- Interactive map of Acquate
- Country: Italy
- Region: Lombardy
- Province: Lecco
- Comune: Lecco
- Time zone: UTC+1 (CET)
- • Summer (DST): UTC+2 (CEST)

= Acquate =

Acquate (in Lecchese dialect Quàa) is a ward of Lecco, Italy, located north-east of the city centre. It is situated at the foot of the hill between the Bione and Caldone creeks.

==History==

The village of Acquate, consisting of an urban center and its church, is attested still in 1232 and was part of Lecco within the Duchy of Milan.

In Napoleonic era, in 1809, Acquate became a frazione of Lecco, taking again its autonomy with the constitution of the Kingdom of Lombardy–Venetia in 1815.

At the proclamation of the Kingdom of Italy in 1861, Acquate had 1,481 inhabitants, and 2,421 in 1921. It was downgraded and attached to Lecco in 1923.

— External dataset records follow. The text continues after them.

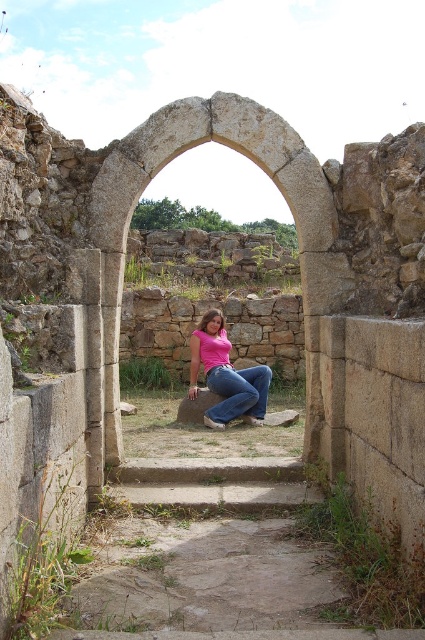 Question: Is pink matte shirt at center smaller than denim jeans at center?

Choices:
 (A) yes
 (B) no

Answer: (B)

Question: Which point is farther to the camera?

Choices:
 (A) pink matte shirt at center
 (B) denim jeans at center
 (C) gray concrete stairs at center

Answer: (B)

Question: Is the position of gray concrete stairs at center more distant than that of denim jeans at center?

Choices:
 (A) no
 (B) yes

Answer: (A)

Question: Which object appears closest to the camera in this image?

Choices:
 (A) gray concrete stairs at center
 (B) pink matte shirt at center
 (C) denim jeans at center

Answer: (A)

Question: Is gray concrete stairs at center behind pink matte shirt at center?

Choices:
 (A) no
 (B) yes

Answer: (A)

Question: Among these objects, which one is farthest from the camera?

Choices:
 (A) pink matte shirt at center
 (B) gray concrete stairs at center

Answer: (A) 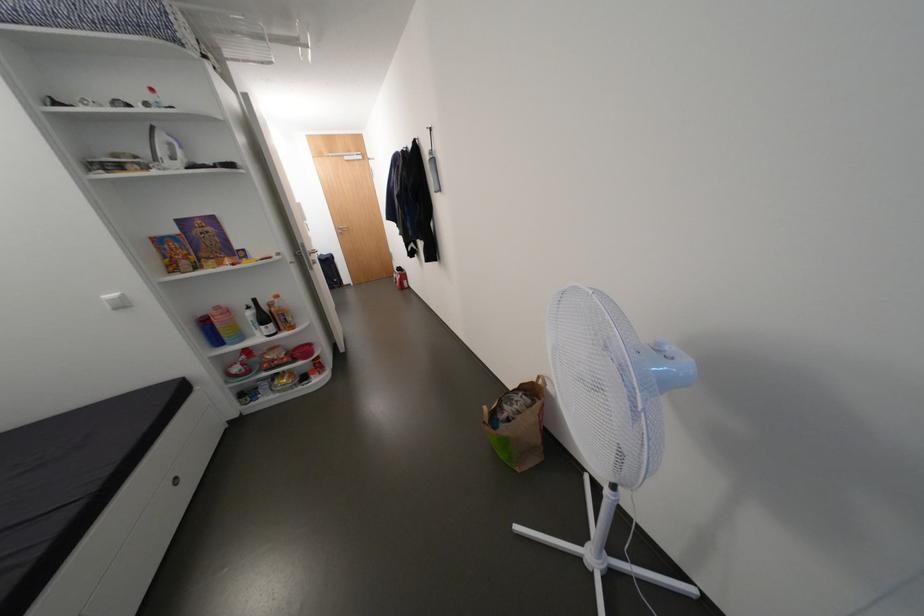 What do you see at coordinates (175, 480) in the screenshot? This screenshot has width=924, height=616. I see `the round drawer handle` at bounding box center [175, 480]. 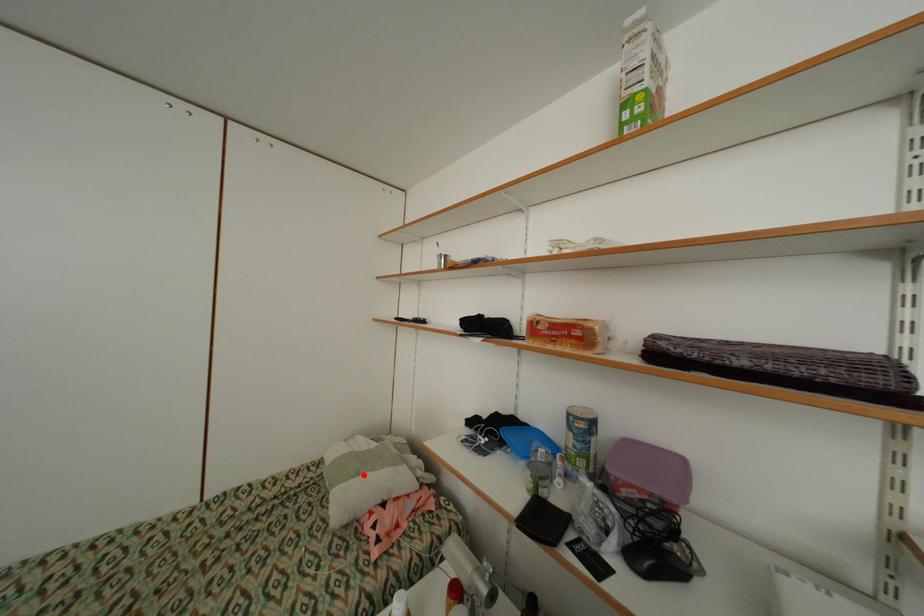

In Acquate is born sister Maria Ripamonti.

==Places of interest==

Many scenes of The Betrothed by Alessandro Manzoni are held in Acquate. The ward is considered to be the hometown of Renzo and Lucia, and there are still some buildings mentioned by Manzoni, such as the traditional house of Lucia (the presumed house is located in the Olate district).

== Feast ==

The Scigalott d'or (a Lecco dialect term meaning "golden cicada" in Italian) is the biannual fair of the district; it takes place in September the odd years and consists of organizing lot of activities and competitions between the six different districts that make up the ward.